What Everyone Is Overlooking About The Coconut Oil Debate

The internet has been blowing up the past 2 weeks over the seemingly endless debate of whether coconut oil is healthy, as a result of the recent USA Today article Coconut Oil Isn't Healthy. It's Never Been Healthy.  The article cites the findings from the most recent American Heart Association studies surrounding dietary fat and its relation to cardiovascular disease.  The report states "Because coconut oil increases LDL (bad) cholesterol, a cause of cardiovascular disease, and has no known offsetting favorable effects, we advise against the use of coconut oil.”

No one argues with the fact that high LDL cholesterol levels cause cardiovascular disease.  But, those who believe coconut oil and high fat diets are healthy argue that the type of LDL cholesterol is the key.  People in this camp argue that having high LDL levels is completely safe as long as it is large "fluffly" LDL and not small "dense" LDL.  Is large "fluffy" LDL better?  Maybe, but it's like comparing butter to bacon grease... sure, one of those is better but they both are bad.  Dr. Greger explains it best in this video, showing that "dense" LDL increases your risk of cardiovascular disease by 63% and "fluffy" LDL increases your risk by ONLY 44%.

But, regardless of your stance on coconut oil, everyone seems to be missing the bigger picture here.  The AHA report, which you can download here, is 20 pages long and there is just a few paragraphs regarding coconut oil.  Everyone is talking about the damn coconut oil, but why isn't anyone concerned with the other 19 and 3/4 pages!  The report is on "dietary fats" from all kinds of sources.  Let me enlighten you on what you should be paying attention to...
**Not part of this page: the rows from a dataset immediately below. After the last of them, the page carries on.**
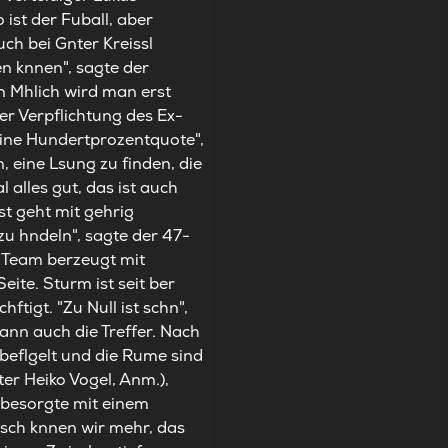
ist der Fuball, aber
uch bei Gnter Kreissl
en knnen", sagte der
 Mhlich wird man erst
er Verpflichtung des Ex-
eine Hundertprozentquote",
, eine Lsung zu finden, die
alles gut, das ist auch
st geht mit gehrig
zu hndeln", sagte der 47-
s Team berzeugt mit
ite. Sturm ist seit ber
tigt. "Zu Null ist schn",
dann auch die Treffer. Nach
s beflgelt und die Rume sind
er Heiko Vogel, Anm.),
j besorgte mit einem
isch knnen wir mehr, das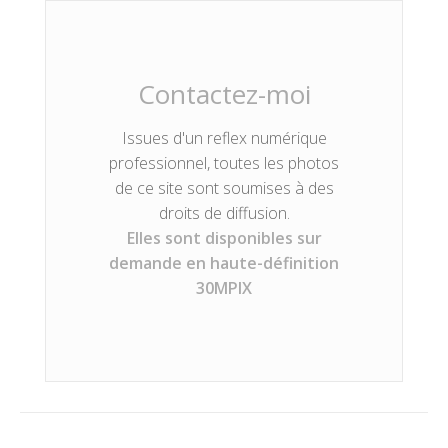
Contactez-moi
Issues d'un reflex numérique
professionnel, toutes les photos
de ce site sont soumises à des
droits de diffusion.
Elles sont disponibles sur
demande en haute-définition
30MPIX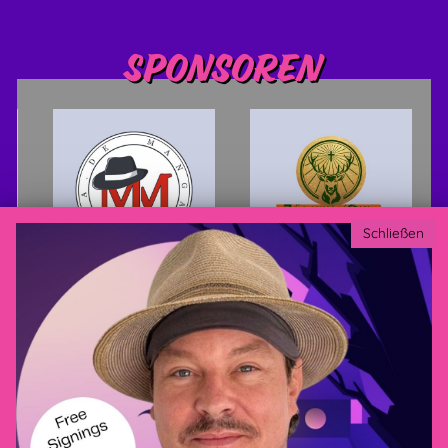
Sponsoren
Schließen
Datenschutzerklärung
AGB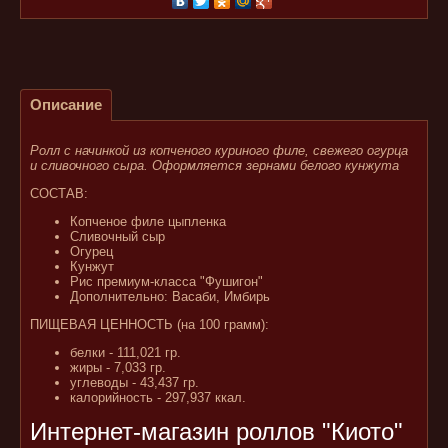
Описание
Ролл с начинкой из копченого куриного филе, свежего огурца
и сливочного сыра. Оформляется зернами белого кунжута
СОСТАВ:
Копченое филе цыпленка
Сливочный сыр
Огурец
Кунжут
Рис премиум-класса "Фушигон"
Дополнительно: Васаби, Имбирь
ПИЩЕВАЯ ЦЕННОСТЬ (на 100 грамм):
белки - 111,021 гр.
жиры - 7,033 гр.
углеводы - 43,437 гр.
калорийность - 297,937 ккал.
Интернет-магазин роллов "Киото"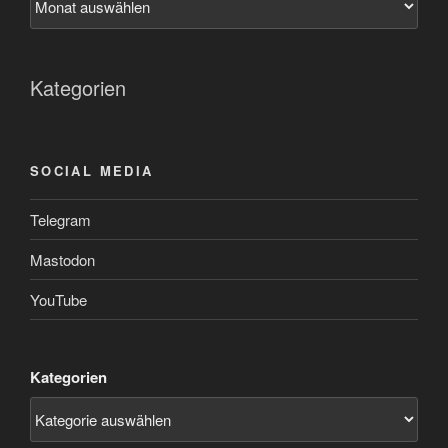
Kategorien
SOCIAL MEDIA
Telegram
Mastodon
YouTube
Kategorien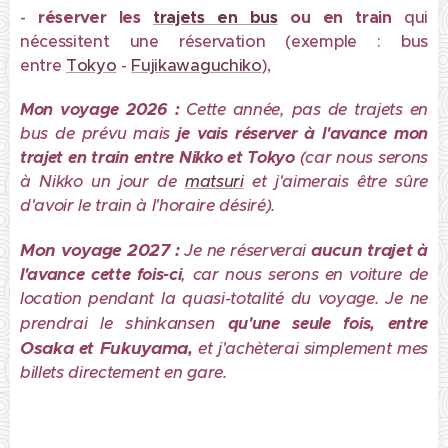
-
réserver les
trajets en bus
ou en train
qui
nécessitent une réservation (exemple : bus
entre
Tokyo
-
Fujikawaguchiko
),
Mon voyage 2026 :
Cette année, pas de trajets en
bus de prévu mais
je vais réserver à l'avance mon
trajet en train entre Nikko et Tokyo
(car nous serons
à Nikko un jour de
matsuri
et j'aimerais être sûre
d'avoir le train à l'horaire désiré).
Mon voyage 2027 :
aucun trajet
Je ne réserverai
à
l'avance cette fois-ci
, car nous serons en voiture de
location pendant la quasi-totalité du voyage. Je ne
shinkansen
prendrai le
qu'une seule fois, entre
Osaka
Fukuyama
et
,
et j'achèterai simplement mes
billets directement en gare.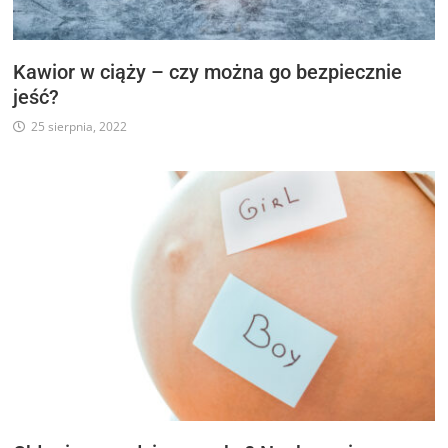
Kawior w ciąży – czy można go bezpiecznie
jeść?
25 sierpnia, 2022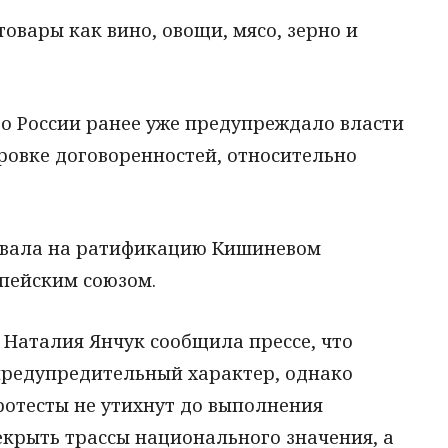
овары как вино, овощи, мясо, зерно и
во России ранее уже предупреждало власти
овке договоренностей, относительно
ровала на ратификацию Кишиневом
опейским союзом.
 Наталия Янчук сообщила прессе, что
 предупредительный характер, однако
ротесты не утихнут до выполнения
екрыть трассы национального значения, а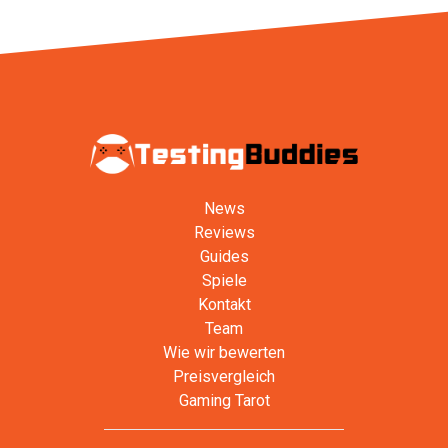
News
Reviews
Guides
Spiele
Kontakt
Team
Wie wir bewerten
Preisvergleich
Gaming Tarot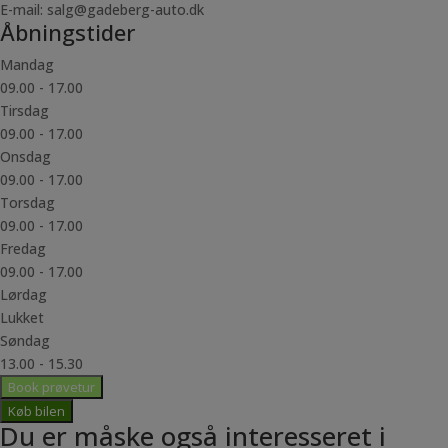
E-mail: salg@gadeberg-auto.dk
Åbningstider
Mandag
09.00 - 17.00
Tirsdag
09.00 - 17.00
Onsdag
09.00 - 17.00
Torsdag
09.00 - 17.00
Fredag
09.00 - 17.00
Lørdag
Lukket
Søndag
13.00 - 15.30
Book prøvetur
Køb bilen
Du er måske også interesseret i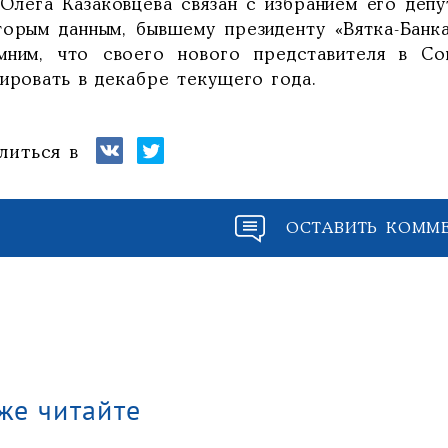
 Олега Казаковцева связан с избранием его деп
торым данным, бывшему президенту «Вятка-Банк
мним, что своего нового представителя в С
ировать в декабре текущего года.
литься в
ОСТАВИТЬ КОММ
же читайте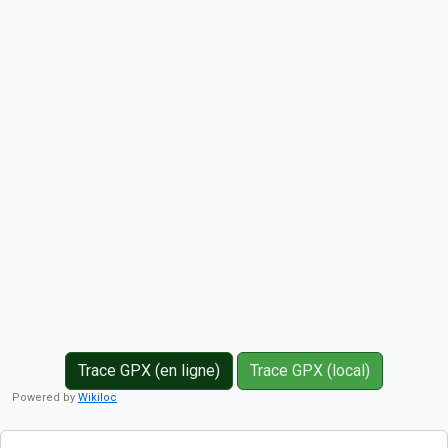
Trace GPX (en ligne)
Trace GPX (local)
Powered by
Wikiloc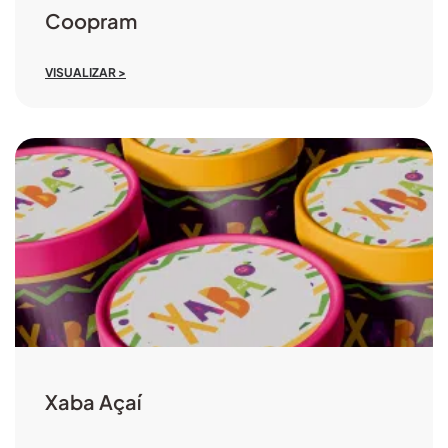
Coopram
VISUALIZAR >
Xaba Açaí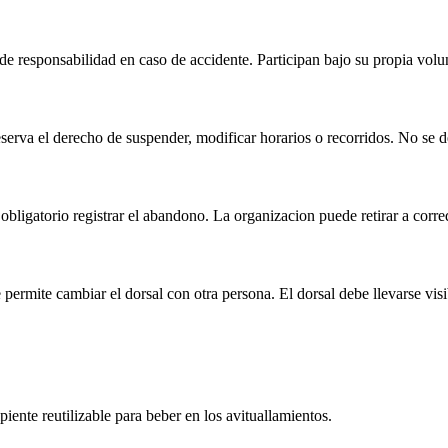
de responsabilidad en caso de accidente. Participan bajo su propia volu
serva el derecho de suspender, modificar horarios o recorridos. No se de
bligatorio registrar el abandono. La organizacion puede retirar a corre
permite cambiar el dorsal con otra persona. El dorsal debe llevarse visi
ente reutilizable para beber en los avituallamientos.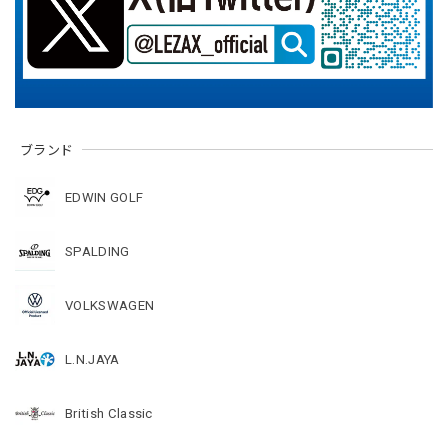
ブランド
EDWIN GOLF
SPALDING
VOLKSWAGEN
L.N.JAYA
British Classic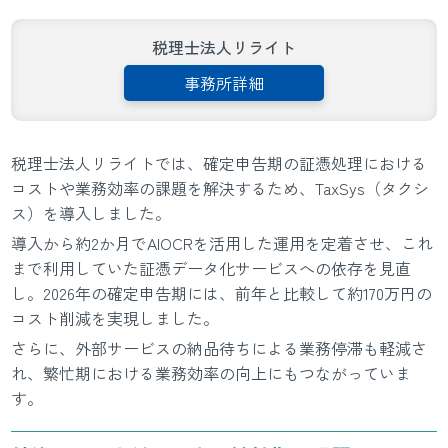
税理士法人リライト
事務所詳細
税理士法人リライトでは、確定申告期の証憑処理における
コストや業務効率の課題を解決するため、TaxSys（タクシ
ス）を導入しました。
導入から約2か月でAIOCRを活用した運用を定着させ、これ
まで利用していた証憑データ化サービスへの依存を見直
し。2026年の確定申告期には、前年と比較して約170万円の
コスト削減を実現しました。
さらに、外部サービスの納品待ちによる業務停滞も軽減さ
れ、繁忙期における業務効率の向上にもつながっていま
す。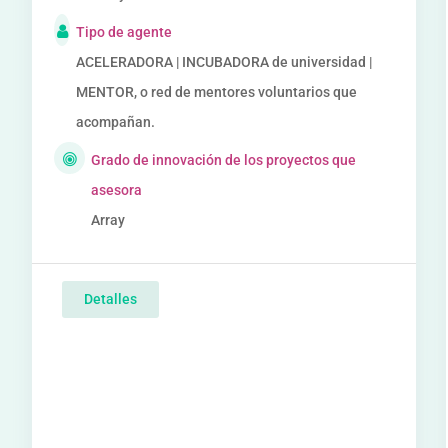
Tipo de agente
ACELERADORA | INCUBADORA de universidad |
MENTOR, o red de mentores voluntarios que
acompañan.
Grado de innovación de los proyectos que
asesora
Array
Detalles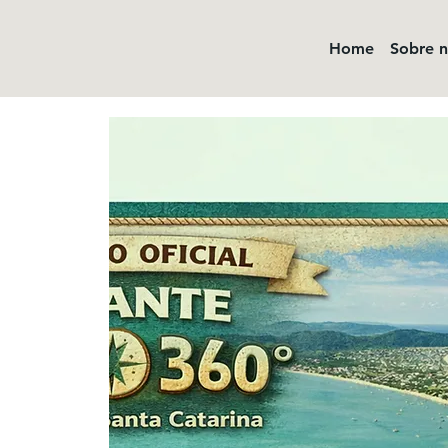
Home
Sobre 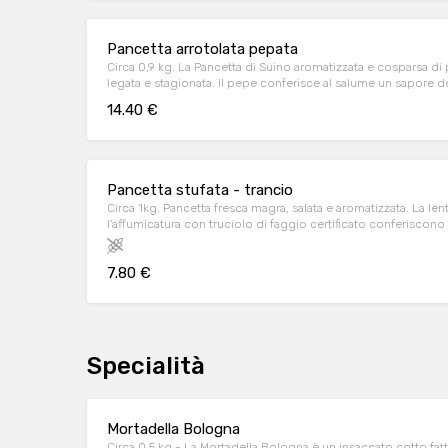
Pancetta arrotolata pepata
Circa 0,9 kg. La Pancetta di Suino aromatizzata e cosparsa di 
legata e stagionata. Il pepe conferisce al salume un sapore 
antipasto o gustato su una fetta di pane tostato.
14.40 €
Pancetta stufata - trancio
Circa 1kg. Pancetta fresca magra, salata e aromatizzata. La len
l’affumicatura con truciolo di faggio certificato conferiscon
inconfondibile. Ideale come salume e in club sandwich, o c
7.80 €
Specialità
Mortadella Bologna
Circa 0,5 kg - La Mortadella Bologna è un insaccato cotto fa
The amount of dietary fats the average American consumes from coconut oil is minuscule in comparison to other sources.  The average per capita consumption of coconut oil in the US is less than 1kg per year.   Meanwhile, the yearly consumption of red meats, poultry, and fish, all foods just as loaded with bad saturated fats, is 82kg per year.  And the average American's intake of dairy, also riddled with bad saturated fats, is an astonishing 120kg per year.  That's roughly 120 times the amount consumed of coconut oil.

Did the American Heart Association make any conclusions in regard to the consumption of cheese and meats?  Do these foods also raise LDL levels and promote cardiovascular disease?  Of course they do.  Go read the other 19 pages!   

Do you see the point here?  The fact that the average meat, dairy, and processed food-eating American is concerned about dietary fats from coconut oil is absolutely mind blowing.  When the reality is, coconut oil makes up only a tiny percentage of all the dietary fats the average person consumes.  It's like already being soaked from head to toe and you're worried about a single rain drop landing on you.  It's insignificant.

So, do you eat coconut oil or not?  It does NOT matter.  Instead, let's stop arguing about it and researching it and start focusing on the other 99% of the American diet.  Cutting out coconut oil is not going to decrease the average person's risk of cardiovascular disease.  It's not going to have any significant impact on lowering one's LDL levels.  If we want to decrease the amount of people dying from cardiovascular disease, we need to be focusing on decreasing (and ideally eliminating) meat and dairy consumption, not coconut oil.